Start of Block

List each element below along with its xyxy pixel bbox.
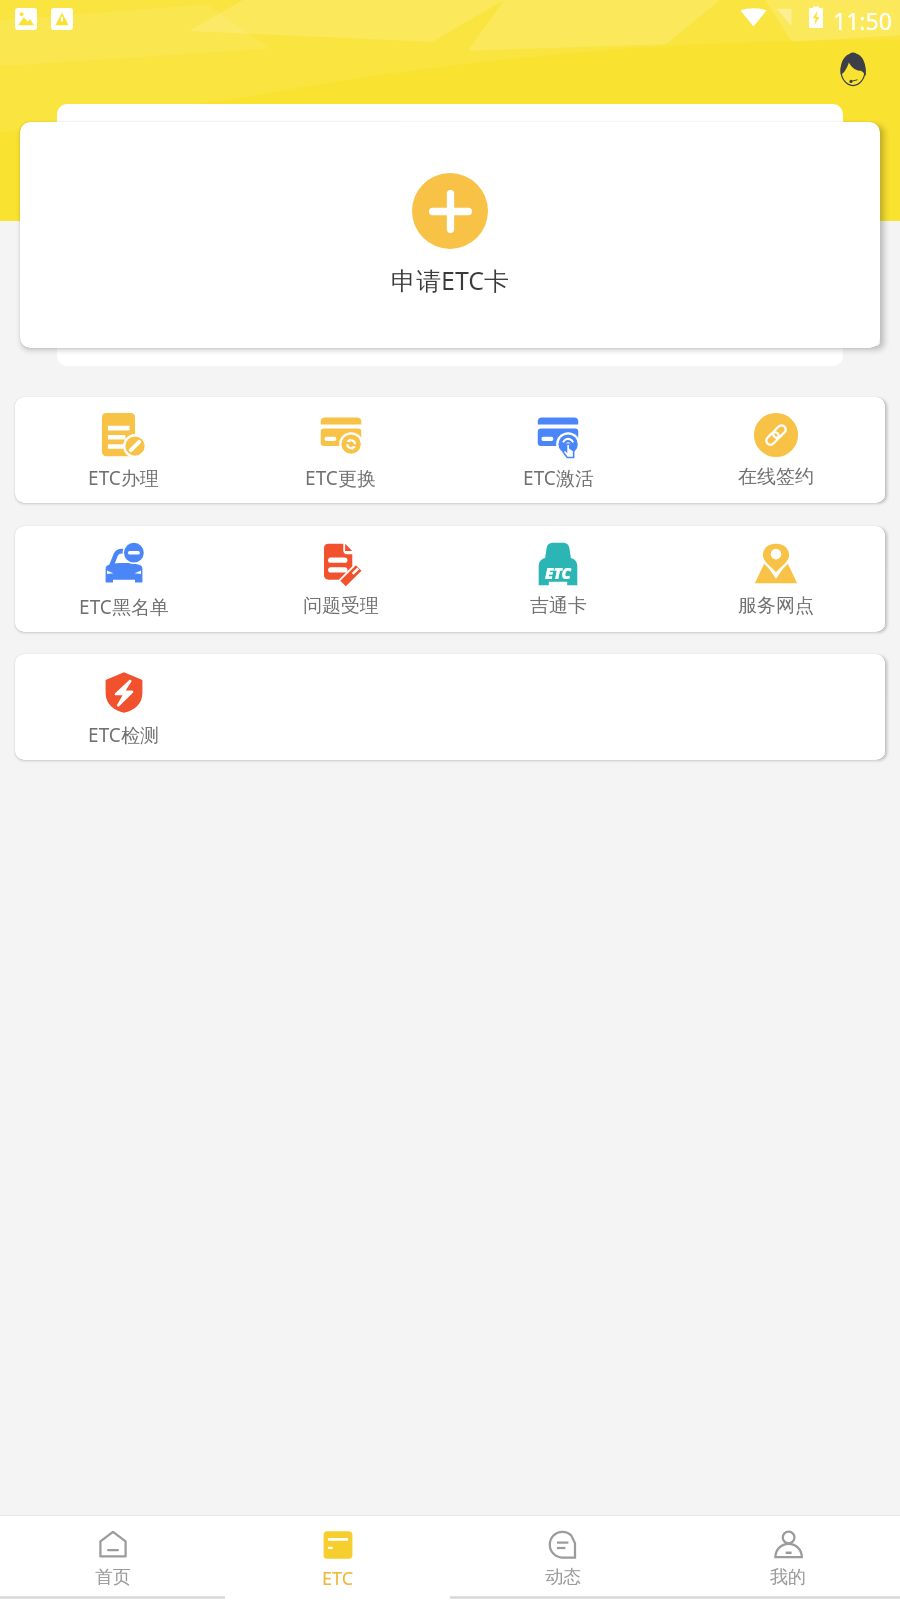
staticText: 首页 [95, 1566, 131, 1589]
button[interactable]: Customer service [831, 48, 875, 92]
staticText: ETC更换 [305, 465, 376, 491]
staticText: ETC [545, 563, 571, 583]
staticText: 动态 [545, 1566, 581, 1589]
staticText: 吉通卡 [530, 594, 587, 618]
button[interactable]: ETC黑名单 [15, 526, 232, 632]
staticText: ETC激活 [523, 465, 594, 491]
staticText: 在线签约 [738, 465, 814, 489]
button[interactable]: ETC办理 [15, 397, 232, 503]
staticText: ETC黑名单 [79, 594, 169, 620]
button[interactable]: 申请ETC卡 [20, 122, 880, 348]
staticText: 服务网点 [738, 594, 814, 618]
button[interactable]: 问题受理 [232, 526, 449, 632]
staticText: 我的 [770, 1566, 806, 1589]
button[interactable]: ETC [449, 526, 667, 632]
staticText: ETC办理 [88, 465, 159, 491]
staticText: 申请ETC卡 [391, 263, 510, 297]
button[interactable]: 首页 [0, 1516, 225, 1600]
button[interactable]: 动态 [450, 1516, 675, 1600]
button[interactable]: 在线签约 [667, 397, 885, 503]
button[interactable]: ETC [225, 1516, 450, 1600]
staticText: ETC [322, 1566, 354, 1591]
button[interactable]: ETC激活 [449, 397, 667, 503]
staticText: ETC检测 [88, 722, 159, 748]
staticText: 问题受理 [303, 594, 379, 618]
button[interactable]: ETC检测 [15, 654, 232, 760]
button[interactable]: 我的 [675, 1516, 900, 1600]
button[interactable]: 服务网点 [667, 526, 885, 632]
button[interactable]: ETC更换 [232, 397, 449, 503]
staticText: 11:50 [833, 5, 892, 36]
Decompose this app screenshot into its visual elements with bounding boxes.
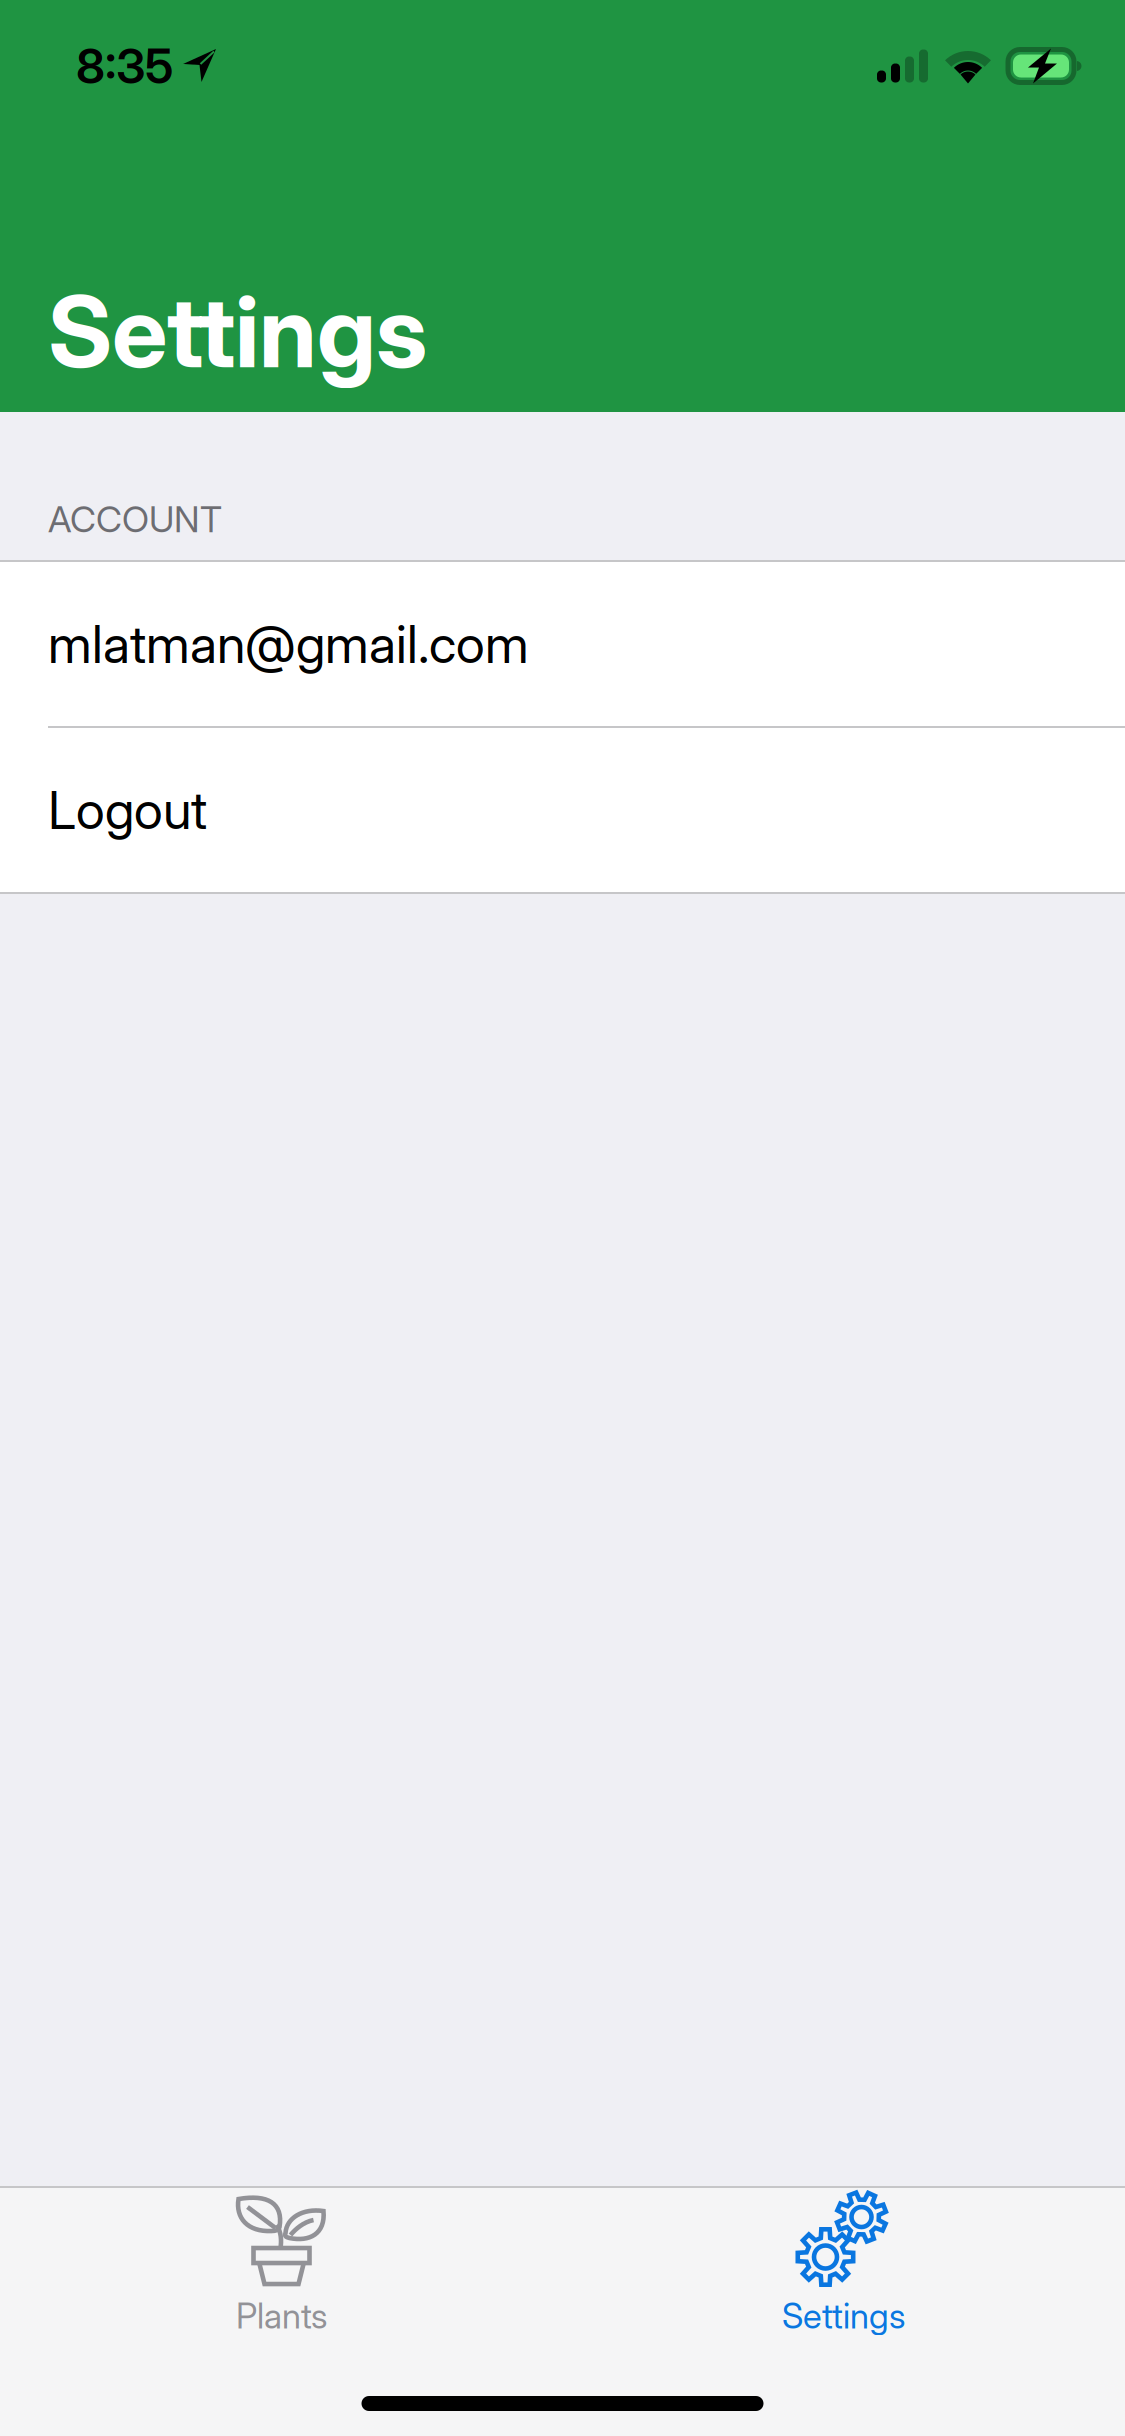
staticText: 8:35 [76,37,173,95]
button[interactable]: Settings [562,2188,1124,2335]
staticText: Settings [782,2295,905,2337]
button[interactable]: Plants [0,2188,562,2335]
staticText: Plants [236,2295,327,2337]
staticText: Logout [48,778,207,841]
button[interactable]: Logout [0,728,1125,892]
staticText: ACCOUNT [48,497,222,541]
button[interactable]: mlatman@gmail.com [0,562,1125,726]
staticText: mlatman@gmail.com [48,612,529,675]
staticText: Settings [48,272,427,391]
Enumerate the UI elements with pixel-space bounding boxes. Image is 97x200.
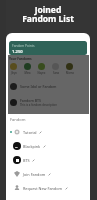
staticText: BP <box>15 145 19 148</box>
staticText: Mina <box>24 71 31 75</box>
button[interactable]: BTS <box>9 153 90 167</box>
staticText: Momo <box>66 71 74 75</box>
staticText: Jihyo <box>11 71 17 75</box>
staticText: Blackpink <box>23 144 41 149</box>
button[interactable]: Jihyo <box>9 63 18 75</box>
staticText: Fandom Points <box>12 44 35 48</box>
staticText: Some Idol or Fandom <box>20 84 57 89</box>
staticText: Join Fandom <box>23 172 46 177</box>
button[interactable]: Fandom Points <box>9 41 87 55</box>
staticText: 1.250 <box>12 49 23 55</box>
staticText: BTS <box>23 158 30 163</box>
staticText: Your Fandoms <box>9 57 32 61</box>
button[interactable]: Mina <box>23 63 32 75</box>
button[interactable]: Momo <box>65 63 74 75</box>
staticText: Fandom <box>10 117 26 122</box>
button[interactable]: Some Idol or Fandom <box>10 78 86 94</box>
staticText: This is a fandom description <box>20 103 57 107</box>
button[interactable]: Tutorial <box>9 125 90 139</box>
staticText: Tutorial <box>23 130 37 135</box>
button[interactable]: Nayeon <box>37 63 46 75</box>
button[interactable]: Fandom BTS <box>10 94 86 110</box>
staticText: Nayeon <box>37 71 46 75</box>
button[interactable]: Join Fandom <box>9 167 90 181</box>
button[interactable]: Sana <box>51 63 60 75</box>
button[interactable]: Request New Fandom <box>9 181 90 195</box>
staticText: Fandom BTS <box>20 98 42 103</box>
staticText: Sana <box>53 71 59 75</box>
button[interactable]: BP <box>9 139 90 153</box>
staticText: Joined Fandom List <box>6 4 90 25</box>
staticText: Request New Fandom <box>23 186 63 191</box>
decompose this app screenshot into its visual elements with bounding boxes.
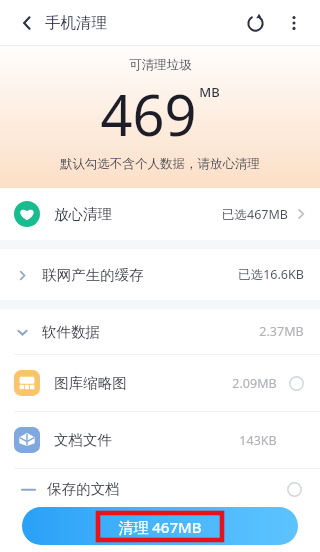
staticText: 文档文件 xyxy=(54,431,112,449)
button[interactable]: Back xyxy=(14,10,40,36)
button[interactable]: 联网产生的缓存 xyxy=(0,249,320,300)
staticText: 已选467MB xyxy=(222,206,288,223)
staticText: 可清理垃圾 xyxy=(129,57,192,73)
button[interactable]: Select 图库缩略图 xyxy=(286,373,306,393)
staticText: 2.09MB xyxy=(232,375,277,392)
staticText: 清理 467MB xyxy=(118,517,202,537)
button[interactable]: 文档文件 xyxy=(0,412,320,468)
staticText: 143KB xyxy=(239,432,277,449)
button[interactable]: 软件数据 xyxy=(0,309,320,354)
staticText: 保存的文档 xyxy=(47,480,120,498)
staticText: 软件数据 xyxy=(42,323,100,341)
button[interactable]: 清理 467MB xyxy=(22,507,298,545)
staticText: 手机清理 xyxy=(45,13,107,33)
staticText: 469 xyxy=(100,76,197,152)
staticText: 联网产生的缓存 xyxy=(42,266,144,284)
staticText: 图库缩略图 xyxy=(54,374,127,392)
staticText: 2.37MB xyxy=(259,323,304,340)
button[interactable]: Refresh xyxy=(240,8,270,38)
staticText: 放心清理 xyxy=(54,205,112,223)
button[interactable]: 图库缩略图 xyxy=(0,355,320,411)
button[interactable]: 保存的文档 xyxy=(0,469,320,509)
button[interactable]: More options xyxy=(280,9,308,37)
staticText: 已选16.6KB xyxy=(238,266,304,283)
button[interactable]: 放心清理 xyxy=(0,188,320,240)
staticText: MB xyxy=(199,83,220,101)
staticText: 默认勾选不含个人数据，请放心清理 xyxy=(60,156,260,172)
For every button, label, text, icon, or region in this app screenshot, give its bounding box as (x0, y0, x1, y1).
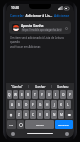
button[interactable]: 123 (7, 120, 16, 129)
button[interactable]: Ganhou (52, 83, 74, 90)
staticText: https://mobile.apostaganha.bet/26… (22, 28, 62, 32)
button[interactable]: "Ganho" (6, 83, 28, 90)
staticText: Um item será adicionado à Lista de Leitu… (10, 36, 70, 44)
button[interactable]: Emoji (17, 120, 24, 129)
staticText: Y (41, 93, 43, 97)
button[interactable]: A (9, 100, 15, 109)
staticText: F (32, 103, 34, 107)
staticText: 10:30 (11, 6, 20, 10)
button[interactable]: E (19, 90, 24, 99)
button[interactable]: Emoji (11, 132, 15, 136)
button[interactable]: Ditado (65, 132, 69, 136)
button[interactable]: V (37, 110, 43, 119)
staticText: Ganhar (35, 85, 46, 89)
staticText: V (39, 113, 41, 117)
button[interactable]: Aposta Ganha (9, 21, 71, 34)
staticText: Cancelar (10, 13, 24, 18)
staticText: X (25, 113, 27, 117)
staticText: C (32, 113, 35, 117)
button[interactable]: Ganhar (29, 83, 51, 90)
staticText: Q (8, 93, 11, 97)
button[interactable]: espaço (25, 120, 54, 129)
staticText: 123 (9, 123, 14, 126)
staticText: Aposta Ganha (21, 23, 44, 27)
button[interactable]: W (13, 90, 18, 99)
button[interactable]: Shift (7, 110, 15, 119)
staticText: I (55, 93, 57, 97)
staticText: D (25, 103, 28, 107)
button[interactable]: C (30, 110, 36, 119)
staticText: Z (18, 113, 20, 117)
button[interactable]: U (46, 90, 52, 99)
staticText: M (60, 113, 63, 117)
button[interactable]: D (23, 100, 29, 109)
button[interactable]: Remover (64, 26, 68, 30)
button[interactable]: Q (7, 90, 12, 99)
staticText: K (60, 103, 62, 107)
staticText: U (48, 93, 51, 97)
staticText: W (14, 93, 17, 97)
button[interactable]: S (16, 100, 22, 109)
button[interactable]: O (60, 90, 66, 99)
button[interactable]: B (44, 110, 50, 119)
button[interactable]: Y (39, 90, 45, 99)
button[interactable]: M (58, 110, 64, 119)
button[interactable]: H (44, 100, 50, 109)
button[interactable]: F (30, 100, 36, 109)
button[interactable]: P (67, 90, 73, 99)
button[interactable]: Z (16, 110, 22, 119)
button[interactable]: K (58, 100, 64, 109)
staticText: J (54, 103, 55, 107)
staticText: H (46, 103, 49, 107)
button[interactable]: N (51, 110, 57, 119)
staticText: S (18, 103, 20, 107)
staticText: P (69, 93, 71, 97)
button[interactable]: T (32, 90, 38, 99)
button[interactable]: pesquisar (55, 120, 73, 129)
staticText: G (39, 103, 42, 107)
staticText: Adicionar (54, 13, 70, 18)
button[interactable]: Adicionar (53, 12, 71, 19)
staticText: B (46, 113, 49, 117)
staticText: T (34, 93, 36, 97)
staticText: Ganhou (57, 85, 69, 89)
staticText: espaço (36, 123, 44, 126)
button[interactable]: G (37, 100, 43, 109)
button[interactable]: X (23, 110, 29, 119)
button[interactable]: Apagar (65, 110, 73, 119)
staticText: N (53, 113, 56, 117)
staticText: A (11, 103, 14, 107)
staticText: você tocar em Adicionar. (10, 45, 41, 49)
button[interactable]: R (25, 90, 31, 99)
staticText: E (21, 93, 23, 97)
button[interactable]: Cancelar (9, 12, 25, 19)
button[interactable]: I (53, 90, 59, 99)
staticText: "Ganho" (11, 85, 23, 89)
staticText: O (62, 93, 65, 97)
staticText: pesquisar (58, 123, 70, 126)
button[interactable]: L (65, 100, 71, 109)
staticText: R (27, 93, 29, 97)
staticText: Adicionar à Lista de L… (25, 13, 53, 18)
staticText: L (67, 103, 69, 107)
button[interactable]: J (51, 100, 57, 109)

End of Block

All lines of the entries above where "服务网点" turns up should be reported.

staticText: 服务网点 [738, 594, 814, 618]
button[interactable]: 服务网点 [667, 526, 885, 632]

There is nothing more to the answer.